Em Medida Emergencial, Bolívia Flexibiliza Monopólio Estatal e Autoriza Importação Direta de Combustíveis

Em meio à crise de desabastecimento que paralisa setores-chave, o presidente Luis Arce sanciona lei excepcional que permite a empresas privadas a importação e venda de diesel e gasolina sob supervisão, mas alerta para possíveis impactos nos preços ao consumidor

Caminhões fazem fila para reabastecer em um posto de gasolina em Tarija, Bolívia, em 19 de outubro de 2025 – AFP

Confrontado com uma crise energética que tem provocado longas filas em postos e afetado o transporte e a produção em todo o país, o presidente boliviano, Luis Arce, sancionou a “Lei Excepcional e Transitória de Curta Duração para Garantir o Abastecimento de Diesel e Gasolina em Situações de Emergência”. A medida, anunciada na última segunda-feira (27 de outubro de 2025) por meio das redes sociais do próprio presidente, visa aliviar a escassez crônica de combustíveis, em um movimento que representa uma flexibilização temporária do monopólio estatal sobre a importação.

A nova legislação permite que o setor privado, sob estrito controle estatal, realize a importação direta de diesel e gasolina por um período de três meses, garantindo o suprimento em momentos de crise. A lei foi uma iniciativa impulsionada por setores produtivos e parlamentares, sobretudo da região de Santa Cruz, o motor econômico do país, que tem sido duramente atingida pela falta de suprimentos.

 

O Contexto da Crise e o Desafio do Subsídio

 

A escassez de combustíveis na Bolívia não é um problema isolado, mas sim um sintoma da grave crise econômica e da falta de dólares que o país enfrenta. Historicamente, a estatal Yacimientos Petrolíferos Fiscales Bolivianos (YPFB) detém o monopólio da importação e comercialização, vendendo os derivados de petróleo com preços altamente subsidiados no mercado interno.

No entanto, com a queda acentuada das reservas internacionais e a dificuldade em obter moeda americana (dólares) para pagar fornecedores internacionais, a YPFB tem lutado para suprir a demanda nacional. A crise de divisas, que se arrasta por meses, levou o governo a vender reservas de ouro para tentar manter a capacidade de importação e o custoso sistema de subsídios, que custa bilhões de dólares anualmente (com uma estimativa de mais de $2 bilhões orçados para 2025).
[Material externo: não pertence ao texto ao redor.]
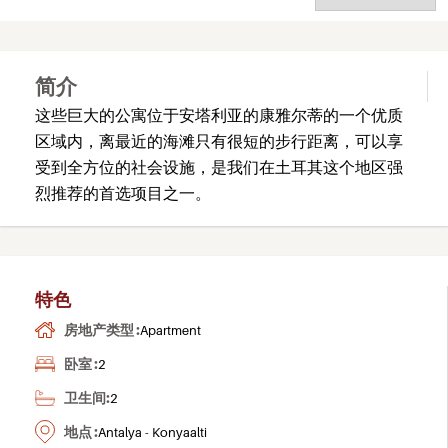
简介
这些巨大的公寓位于安塔利亚的康雅尔蒂的一个优质
区域内，离最近的海滩只有很短的步行距离，可以享
受到全方位的社会设施，是我们在土耳其这个地区强
烈推荐的首选项目之一。
特色
房地产类型 :
Apartment
卧室 :
2
卫生间:
2
地点 :
Antalya - Konyaalti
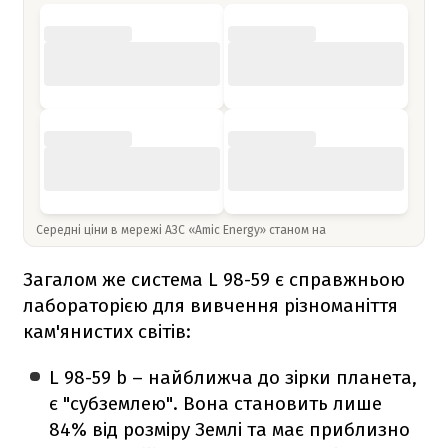
Середні ціни в мережі АЗС «Amic Energy» станом на
Загалом же система L 98-59 є справжньою
лабораторією для вивчення різноманіття
кам'янистих світів:
L 98-59 b – найближча до зірки планета,
є "субземлею". Вона становить лише
84% від розміру Землі та має приблизно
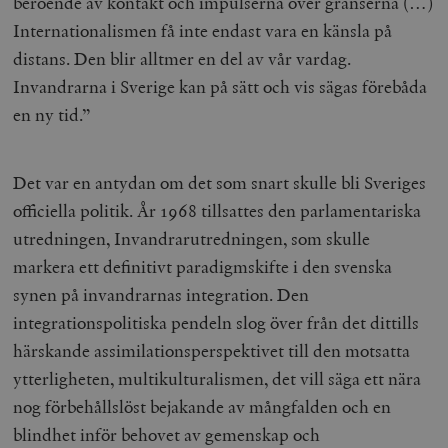
beroende av kontakt och impulserna över gränserna (…)
Inc.
m
.vimeo.com
Internationalismen få inte endast vara en känsla på
distans. Den blir alltmer en del av vår vardag.
Invandrarna i Sverige kan på sätt och vis sägas förebåda
en ny tid.”
Det var en antydan om det som snart skulle bli Sveriges
officiella politik. År 1968 tillsattes den parlamentariska
utredningen, Invandrarutredningen, som skulle
markera ett definitivt paradigmskifte i den svenska
Leverantör
Namn
Utgång
B
synen på invandrarnas integration. Den
/ Domän
Leverantör /
integrationspolitiska pendeln slog över från det dittills
Namn
Utgång
Beskrivning
_ga
Google LLC
1 år 1
D
Domän
.timbro.se
månad
a
härskande assimilationsperspektivet till den motsatta
U
YSC
Google LLC
Session
Denna cookie 
e
.youtube.com
av YouTube fö
ytterligheten, multikulturalismen, det vill säga ett nära
G
spåra visning
a
inbäddade vi
nog förbehållslöst bejakande av mångfalden och en
a
u
VISITOR_INFO1_LIVE
Google LLC
6
Denna cookie 
blindhet inför behovet av gemenskap och
t
.youtube.com
månader
av Youtube fö
g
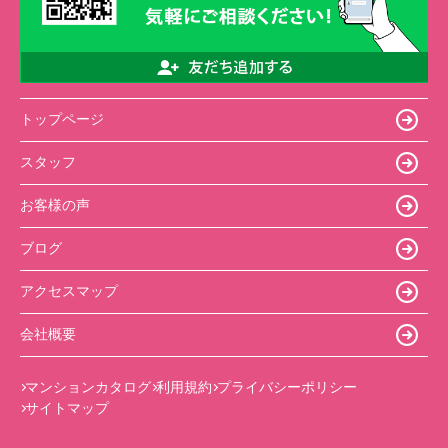
トップページ
スタッフ
お客様の声
ブログ
アクセスマップ
会社概要
マンションカタログ
利用規約
プライバシーポリシー
サイトマップ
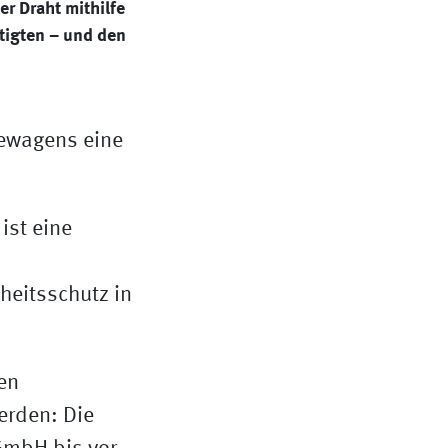
r Draht mithilfe
ftigten – und den
ist eine
en
erden: Die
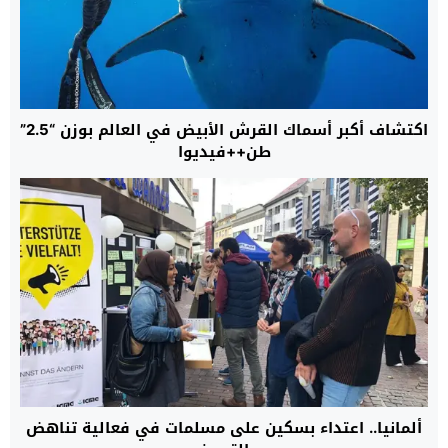
اكتشاف أكبر أسماك القرش الأبيض في العالم بوزن “2.5”
طن++فيديوا
ألمانيا.. اعتداء بسكين على مسلمات في فعالية تناهض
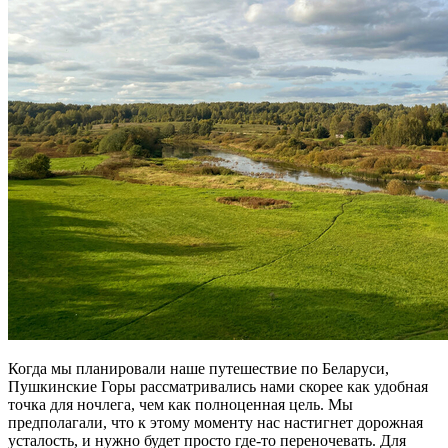
Когда мы планировали наше путешествие по Беларуси,
Пушкинские Горы рассматривались нами скорее как удобная
точка для ночлега, чем как полноценная цель. Мы
предполагали, что к этому моменту нас настигнет дорожная
усталость, и нужно будет просто где-то переночевать. Для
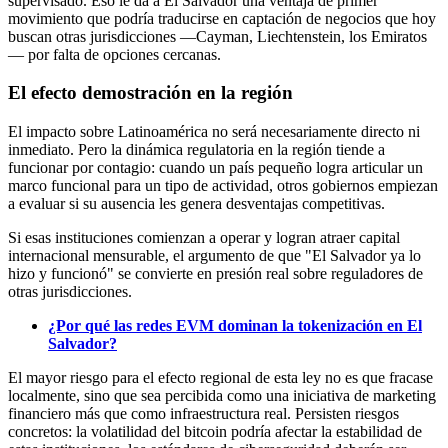
supervisado. Eso le da a El Salvador una ventaja de primer
movimiento que podría traducirse en captación de negocios que hoy
buscan otras jurisdicciones —Cayman, Liechtenstein, los Emiratos
— por falta de opciones cercanas.
El efecto demostración en la región
El impacto sobre Latinoamérica no será necesariamente directo ni
inmediato. Pero la dinámica regulatoria en la región tiende a
funcionar por contagio: cuando un país pequeño logra articular un
marco funcional para un tipo de actividad, otros gobiernos empiezan
a evaluar si su ausencia les genera desventajas competitivas.
Si esas instituciones comienzan a operar y logran atraer capital
internacional mensurable, el argumento de que "El Salvador ya lo
hizo y funcionó" se convierte en presión real sobre reguladores de
otras jurisdicciones.
¿Por qué las redes EVM dominan la tokenización en El
Salvador?
El mayor riesgo para el efecto regional de esta ley no es que fracase
localmente, sino que sea percibida como una iniciativa de marketing
financiero más que como infraestructura real. Persisten riesgos
concretos: la volatilidad del bitcoin podría afectar la estabilidad de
A escassez resultante tem gerado filas quilométricas, paralisações no transporte público e de carga, e um impacto direto no agronegócio, ameaçando a segurança alimentar e a economia boliviana. A Câmara Agrícola Oriental (CAO) e outros setores produtivos já haviam alertado para a iminência de uma crise alimentar e econômica caso o fornecimento não fosse normalizado.

 

O Alerta do Presidente sobre os Preços

 

Ao sancionar a lei, o presidente Luis Arce reconheceu a necessidade da medida emergencial, mas fez questão de expressar as ressalvas de seu governo sobre a mudança. Ele alertou a população que a livre importação e venda, mesmo que controlada e temporária, pode ter um impacto direto e negativo nos preços ao consumidor final.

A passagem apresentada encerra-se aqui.